I would like to comment that coordinate error has (at least) seven
meanings in protein crystallography.

1) rms (root mean square) deviation of atom position in the set of
structures present in crystal lattice.

2.) error (uncertainty) of atomic position due to data not being
measured precisely. Standard error propagation rules can be used
to estimate this error, however, es this calculation requires
full matrix refinement, it is rarely done.

3.) error (uncertainty) of atomic position due to the atomic model
not being exactly correct. Current atomic models do not describe
well solvent structure, nor conformational variability. Due to
non-linear character of refinement, error in the model (even in other
parts of the molecule than one which is being investigated) produces
error in the atom coordinates.

4.) sum of 1 and 2

5.) sum of 2 and 3

6.) sum of 1 and 3

7.) sum of 1 and 2 and 3

The problem with any formula is that it may not be clear to which
one of seven posibilities it referes to.

Depends on a nature of problem being studied the relevant error
is one of the seven mentioned above.

The restrained nature of protein refinement makes error estimate
very sensitive to restrains being used. PDB data are generated
with widely different restrains. Typicaly temperature factors
are being restrained. The sqrt(B) factor is applicable only in
the case when temperature factors are not restrained.

> : I would need something like 'the x-coordinate of atom #1234 is
> : equal to 0.2345 +- 0.05 A '. Is it possible to have such an
> : information ?

I would say that one can only make wery rough estimate of coordinate
error. In particular, I would avoid any inferences based
on precise values of coordinate error. Either structural analysis is
robust
(not dependent on error model) or it has very little validity.

> : I'd like to have a measure of accuracy of the coordinates in a PDB
> : file. I need a quantitative measure, and resolution doesn't make it.

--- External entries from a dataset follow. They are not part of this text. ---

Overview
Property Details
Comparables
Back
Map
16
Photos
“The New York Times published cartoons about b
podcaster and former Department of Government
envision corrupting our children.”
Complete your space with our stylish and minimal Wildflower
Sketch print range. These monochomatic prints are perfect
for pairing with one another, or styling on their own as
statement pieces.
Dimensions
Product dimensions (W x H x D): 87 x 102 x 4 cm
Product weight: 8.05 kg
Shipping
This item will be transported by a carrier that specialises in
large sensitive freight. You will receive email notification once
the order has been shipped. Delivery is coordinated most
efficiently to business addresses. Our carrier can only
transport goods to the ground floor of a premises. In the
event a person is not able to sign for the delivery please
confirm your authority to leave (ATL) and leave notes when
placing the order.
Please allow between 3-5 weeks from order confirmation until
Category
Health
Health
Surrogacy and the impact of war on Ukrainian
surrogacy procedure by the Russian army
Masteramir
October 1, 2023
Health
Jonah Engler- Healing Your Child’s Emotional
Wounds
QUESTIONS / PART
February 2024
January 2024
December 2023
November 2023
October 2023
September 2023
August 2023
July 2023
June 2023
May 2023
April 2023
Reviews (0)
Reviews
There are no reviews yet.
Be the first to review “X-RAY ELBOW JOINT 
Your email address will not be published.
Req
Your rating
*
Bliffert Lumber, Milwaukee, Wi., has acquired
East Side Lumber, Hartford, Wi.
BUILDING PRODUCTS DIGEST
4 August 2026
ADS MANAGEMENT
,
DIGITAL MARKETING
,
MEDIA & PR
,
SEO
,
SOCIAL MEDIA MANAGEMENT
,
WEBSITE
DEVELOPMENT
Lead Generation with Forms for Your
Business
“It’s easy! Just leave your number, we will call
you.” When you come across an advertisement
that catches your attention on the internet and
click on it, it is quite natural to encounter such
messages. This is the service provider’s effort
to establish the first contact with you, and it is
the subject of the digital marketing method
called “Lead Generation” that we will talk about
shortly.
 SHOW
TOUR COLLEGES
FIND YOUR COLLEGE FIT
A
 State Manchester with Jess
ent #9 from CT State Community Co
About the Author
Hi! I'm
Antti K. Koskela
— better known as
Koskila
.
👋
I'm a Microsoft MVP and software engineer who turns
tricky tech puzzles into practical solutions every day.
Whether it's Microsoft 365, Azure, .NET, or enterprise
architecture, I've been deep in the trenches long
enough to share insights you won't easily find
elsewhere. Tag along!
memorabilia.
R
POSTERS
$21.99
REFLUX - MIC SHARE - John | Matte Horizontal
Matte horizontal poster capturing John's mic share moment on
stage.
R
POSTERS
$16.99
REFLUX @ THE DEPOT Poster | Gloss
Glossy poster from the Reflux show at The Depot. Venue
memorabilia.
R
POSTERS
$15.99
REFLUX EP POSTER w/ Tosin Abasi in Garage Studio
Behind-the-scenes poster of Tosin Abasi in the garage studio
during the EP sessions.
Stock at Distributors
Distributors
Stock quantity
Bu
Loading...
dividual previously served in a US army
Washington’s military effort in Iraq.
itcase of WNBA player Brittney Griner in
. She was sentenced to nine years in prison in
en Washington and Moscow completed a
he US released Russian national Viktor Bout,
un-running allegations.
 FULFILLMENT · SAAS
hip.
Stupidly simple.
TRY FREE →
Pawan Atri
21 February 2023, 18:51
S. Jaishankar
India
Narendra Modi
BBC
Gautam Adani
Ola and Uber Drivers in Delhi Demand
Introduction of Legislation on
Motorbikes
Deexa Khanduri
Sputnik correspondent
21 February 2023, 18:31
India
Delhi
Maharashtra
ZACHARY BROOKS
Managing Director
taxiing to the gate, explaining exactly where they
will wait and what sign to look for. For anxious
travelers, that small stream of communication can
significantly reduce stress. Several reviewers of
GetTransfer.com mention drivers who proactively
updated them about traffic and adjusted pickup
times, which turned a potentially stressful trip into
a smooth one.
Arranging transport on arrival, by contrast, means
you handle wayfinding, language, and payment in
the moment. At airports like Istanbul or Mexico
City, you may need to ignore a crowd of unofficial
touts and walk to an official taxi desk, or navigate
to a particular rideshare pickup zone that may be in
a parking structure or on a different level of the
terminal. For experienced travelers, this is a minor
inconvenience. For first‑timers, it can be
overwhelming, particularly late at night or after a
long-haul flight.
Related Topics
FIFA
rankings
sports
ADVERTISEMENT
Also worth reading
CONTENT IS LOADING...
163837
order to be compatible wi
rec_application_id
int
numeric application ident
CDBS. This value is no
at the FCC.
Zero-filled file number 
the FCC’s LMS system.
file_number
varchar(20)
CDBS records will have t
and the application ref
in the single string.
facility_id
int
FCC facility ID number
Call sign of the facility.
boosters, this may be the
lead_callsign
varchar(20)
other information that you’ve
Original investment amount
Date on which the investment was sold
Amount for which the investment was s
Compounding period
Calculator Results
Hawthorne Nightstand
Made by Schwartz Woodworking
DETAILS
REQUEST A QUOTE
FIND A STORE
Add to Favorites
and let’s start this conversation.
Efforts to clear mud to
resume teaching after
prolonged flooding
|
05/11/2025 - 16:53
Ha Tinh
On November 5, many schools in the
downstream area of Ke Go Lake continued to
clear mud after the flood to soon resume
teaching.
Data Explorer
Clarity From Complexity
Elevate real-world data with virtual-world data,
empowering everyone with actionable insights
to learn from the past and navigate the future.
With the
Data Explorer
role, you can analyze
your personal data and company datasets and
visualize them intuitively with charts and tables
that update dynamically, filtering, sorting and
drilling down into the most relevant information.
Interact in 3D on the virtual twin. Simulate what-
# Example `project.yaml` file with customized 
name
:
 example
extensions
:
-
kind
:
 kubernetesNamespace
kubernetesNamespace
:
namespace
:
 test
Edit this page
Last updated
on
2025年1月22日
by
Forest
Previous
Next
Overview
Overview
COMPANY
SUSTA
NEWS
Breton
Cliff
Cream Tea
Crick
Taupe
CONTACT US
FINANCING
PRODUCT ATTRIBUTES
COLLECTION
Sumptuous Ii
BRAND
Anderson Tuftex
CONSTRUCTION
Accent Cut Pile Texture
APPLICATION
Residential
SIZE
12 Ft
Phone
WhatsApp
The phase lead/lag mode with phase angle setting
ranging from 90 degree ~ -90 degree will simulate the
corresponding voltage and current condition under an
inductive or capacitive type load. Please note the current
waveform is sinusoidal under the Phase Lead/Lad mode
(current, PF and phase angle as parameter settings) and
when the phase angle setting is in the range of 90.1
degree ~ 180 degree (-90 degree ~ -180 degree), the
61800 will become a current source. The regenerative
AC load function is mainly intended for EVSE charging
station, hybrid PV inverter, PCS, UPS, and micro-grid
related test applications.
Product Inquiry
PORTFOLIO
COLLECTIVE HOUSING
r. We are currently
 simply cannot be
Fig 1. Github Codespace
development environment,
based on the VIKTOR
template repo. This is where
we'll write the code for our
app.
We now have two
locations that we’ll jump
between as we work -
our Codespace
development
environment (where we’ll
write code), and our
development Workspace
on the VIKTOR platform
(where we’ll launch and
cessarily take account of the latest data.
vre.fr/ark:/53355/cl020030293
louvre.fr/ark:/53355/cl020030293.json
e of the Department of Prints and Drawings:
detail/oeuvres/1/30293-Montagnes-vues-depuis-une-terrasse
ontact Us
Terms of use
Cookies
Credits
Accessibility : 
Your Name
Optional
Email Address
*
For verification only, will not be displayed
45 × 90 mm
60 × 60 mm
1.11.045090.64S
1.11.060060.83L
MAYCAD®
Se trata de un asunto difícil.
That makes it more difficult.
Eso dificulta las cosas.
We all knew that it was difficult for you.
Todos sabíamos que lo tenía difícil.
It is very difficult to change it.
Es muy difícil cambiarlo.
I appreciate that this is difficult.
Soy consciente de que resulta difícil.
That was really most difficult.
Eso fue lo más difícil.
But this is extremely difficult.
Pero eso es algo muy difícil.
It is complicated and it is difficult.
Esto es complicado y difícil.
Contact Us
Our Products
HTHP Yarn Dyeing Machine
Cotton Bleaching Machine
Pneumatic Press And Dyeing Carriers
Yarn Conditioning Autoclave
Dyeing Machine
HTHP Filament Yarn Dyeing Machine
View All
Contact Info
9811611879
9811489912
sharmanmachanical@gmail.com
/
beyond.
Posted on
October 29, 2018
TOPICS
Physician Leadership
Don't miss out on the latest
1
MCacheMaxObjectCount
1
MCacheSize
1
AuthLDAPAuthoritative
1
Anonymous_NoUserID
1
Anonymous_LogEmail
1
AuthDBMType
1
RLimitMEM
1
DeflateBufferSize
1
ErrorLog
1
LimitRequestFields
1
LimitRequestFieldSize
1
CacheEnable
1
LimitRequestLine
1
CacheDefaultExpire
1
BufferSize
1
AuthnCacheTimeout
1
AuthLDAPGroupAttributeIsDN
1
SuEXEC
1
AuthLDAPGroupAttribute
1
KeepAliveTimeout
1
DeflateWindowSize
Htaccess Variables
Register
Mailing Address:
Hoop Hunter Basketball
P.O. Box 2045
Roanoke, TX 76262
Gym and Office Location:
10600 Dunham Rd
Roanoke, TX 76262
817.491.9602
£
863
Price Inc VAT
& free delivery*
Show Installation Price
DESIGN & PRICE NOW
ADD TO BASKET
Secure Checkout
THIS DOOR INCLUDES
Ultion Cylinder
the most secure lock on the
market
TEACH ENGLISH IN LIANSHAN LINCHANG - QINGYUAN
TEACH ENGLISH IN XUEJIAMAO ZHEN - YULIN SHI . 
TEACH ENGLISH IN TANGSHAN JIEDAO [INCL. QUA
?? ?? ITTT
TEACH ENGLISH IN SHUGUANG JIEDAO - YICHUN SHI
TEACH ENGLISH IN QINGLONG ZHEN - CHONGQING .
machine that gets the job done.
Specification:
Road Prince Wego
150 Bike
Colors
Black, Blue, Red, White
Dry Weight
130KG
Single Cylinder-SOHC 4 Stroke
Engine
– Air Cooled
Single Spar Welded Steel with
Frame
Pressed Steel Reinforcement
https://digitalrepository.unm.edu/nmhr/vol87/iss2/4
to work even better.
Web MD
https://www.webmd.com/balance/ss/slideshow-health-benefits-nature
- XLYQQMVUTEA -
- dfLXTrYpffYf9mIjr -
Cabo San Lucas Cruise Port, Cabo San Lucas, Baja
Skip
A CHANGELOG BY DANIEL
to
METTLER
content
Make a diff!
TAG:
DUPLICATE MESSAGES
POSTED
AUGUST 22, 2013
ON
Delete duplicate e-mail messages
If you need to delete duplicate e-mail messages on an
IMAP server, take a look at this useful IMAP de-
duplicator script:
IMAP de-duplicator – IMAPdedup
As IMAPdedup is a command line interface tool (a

One should also be aware that data deposited in PDB are of very
different
quality. Be careful with any conclusions based on quantitative measure
of atomic accuracy in PSB.

--
Zbyszek Otwinowski                     |        zbyszek at chop.swmed.edu
University of Texas                    |        tel : (214)-648-5098
Southwestern Medical Center            |        fax : (214)-648-5095
5323 Harry Hines Boulevard  Dallas, Texas  75235-9038
[EOB]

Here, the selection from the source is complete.